On a Final Note
...before I back outta this one.
Study the parts in the 1911's trigger group, and their relationships for a
minute and consider them carefully.
"Smithed" hammers and sears generally fall somewhere in the neighborhood of .018 to .020 inch long hammer hooks. That's just a tick
over a 64th of an inch. Sear primary angles run about .015 inch wide...
which is just a fractional amount UNDER a 64th. That's not much, considering how violent and slam-bang the cycle of the .45 auto is.
The hammer hooks are generally cut as close to dead square as can be managed, and the sear's primary angle...the engagement surface MUST
agree with the hammer hooks AS INSTALLED IN THE GUN. If those
angles don't agree, you may have a time-bomb on your hands. It only
takes a half-degree mis-match in either one, and that "Drop-In" trigger
group that feels Oh-So-Sweet today will be a completely different animal
5 or 6 thousand rounds down the road. Sometimes the warning signs that
something is wrong are so subtle that they're missed...or even ignored.
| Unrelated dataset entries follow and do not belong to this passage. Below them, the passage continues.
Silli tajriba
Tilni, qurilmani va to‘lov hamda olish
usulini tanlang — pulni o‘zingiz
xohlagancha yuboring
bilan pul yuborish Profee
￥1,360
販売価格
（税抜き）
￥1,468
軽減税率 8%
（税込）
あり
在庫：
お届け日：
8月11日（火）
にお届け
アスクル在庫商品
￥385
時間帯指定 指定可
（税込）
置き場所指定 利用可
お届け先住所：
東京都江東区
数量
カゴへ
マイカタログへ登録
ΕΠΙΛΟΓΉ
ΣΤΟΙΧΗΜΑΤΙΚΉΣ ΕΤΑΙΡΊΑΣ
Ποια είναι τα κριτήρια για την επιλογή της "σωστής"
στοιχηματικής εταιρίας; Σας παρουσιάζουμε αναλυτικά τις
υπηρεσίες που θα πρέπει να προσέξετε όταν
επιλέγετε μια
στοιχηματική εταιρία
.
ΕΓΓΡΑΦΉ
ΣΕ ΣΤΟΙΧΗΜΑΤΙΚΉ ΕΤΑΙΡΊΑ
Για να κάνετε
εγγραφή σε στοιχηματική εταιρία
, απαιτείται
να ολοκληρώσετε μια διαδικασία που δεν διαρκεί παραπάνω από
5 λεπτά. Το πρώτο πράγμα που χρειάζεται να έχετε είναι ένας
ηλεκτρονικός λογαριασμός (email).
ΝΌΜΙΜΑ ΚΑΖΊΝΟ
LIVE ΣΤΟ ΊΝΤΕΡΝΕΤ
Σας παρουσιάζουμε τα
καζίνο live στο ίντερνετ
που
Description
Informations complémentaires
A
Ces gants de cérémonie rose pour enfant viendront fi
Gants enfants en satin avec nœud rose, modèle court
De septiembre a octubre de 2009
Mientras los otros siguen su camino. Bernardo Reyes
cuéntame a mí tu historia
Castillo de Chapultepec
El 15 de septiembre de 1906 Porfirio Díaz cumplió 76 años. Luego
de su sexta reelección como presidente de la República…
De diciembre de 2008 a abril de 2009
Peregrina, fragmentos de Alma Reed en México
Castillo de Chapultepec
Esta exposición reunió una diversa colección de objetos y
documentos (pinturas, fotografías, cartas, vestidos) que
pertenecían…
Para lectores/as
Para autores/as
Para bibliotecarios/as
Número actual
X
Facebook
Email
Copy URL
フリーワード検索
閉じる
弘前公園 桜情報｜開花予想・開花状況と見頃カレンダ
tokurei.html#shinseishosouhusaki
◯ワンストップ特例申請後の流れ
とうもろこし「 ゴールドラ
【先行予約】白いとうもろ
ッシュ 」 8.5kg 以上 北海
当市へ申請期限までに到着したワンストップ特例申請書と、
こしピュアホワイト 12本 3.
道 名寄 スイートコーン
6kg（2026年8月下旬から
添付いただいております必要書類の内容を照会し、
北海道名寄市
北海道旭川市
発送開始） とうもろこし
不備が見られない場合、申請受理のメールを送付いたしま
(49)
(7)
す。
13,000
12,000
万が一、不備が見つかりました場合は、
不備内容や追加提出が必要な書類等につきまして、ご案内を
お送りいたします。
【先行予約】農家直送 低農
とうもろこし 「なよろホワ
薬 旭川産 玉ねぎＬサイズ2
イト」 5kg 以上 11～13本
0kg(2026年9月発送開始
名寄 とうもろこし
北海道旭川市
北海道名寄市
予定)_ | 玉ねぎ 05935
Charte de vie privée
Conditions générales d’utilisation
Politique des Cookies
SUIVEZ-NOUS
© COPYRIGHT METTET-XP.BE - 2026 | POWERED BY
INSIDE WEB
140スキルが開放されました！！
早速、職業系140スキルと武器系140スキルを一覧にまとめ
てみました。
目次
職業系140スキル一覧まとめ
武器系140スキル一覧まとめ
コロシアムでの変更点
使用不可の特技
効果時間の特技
Even with a precisely fitted trigger group, things wear and things change with use. Springs fatigue. Contact surfaces polish themselves and the
angles change.
The original specs called for a light captive angle on the hammer hooks, and a matching primary angle on the sear. The hammer hooks themselves were set at about .030 long...Nearly twice as much as the hooks on the hammer of a "tuned" trigger group, so that when the hammer bounced off the sear, it had enough length that the sear would catch it, and the captive angle would force the sear back to the bottom of the hooks.
All this made for a heavier trigger pull...some heavier than others, depending on how sharp the captive angle was...but it made for a pistol
that was much less apt to go full auto, even with thousands of rounds worth of wear on the parts.
Match-tuned triggers have been around almost as long as the gun itself...
but those pistols were meticulously maintained, and the trigger groups were re-done or replaced often.
'Nuff said. Ya'll be careful with the project.